--- Exercise ---
When a line of the entries contains the word "bajo", report that line.

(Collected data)

--- START ---

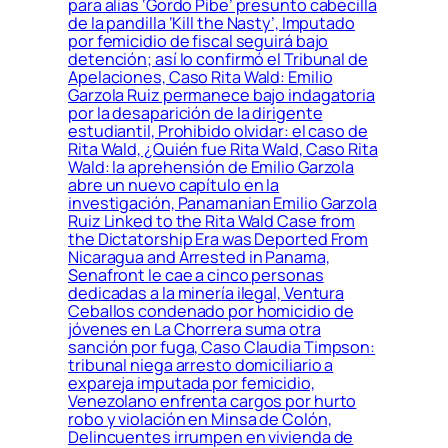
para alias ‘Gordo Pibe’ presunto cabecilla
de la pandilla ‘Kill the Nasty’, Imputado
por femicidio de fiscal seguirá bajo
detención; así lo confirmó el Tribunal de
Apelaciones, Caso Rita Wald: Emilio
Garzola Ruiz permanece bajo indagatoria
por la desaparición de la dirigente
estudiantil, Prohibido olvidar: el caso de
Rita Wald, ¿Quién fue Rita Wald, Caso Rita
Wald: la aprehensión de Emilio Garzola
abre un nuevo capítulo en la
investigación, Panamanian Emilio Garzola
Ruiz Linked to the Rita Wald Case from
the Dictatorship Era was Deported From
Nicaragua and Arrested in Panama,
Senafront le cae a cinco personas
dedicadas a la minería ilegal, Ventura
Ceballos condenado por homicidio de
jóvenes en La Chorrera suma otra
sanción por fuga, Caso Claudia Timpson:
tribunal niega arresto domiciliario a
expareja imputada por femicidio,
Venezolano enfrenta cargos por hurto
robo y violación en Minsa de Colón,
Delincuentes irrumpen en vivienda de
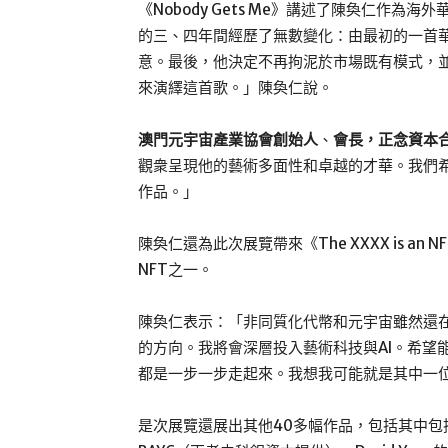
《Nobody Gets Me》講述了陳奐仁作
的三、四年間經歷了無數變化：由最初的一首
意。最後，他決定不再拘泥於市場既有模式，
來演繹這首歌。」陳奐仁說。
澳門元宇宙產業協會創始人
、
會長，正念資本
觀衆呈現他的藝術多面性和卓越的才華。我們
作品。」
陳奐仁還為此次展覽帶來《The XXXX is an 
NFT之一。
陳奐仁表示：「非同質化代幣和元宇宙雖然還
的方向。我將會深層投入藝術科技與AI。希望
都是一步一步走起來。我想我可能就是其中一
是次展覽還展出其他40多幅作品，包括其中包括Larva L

--- END ---

--- Expected answer ---
por femicidio de fiscal seguirá bajo
Garzola Ruiz permanece bajo indagatoria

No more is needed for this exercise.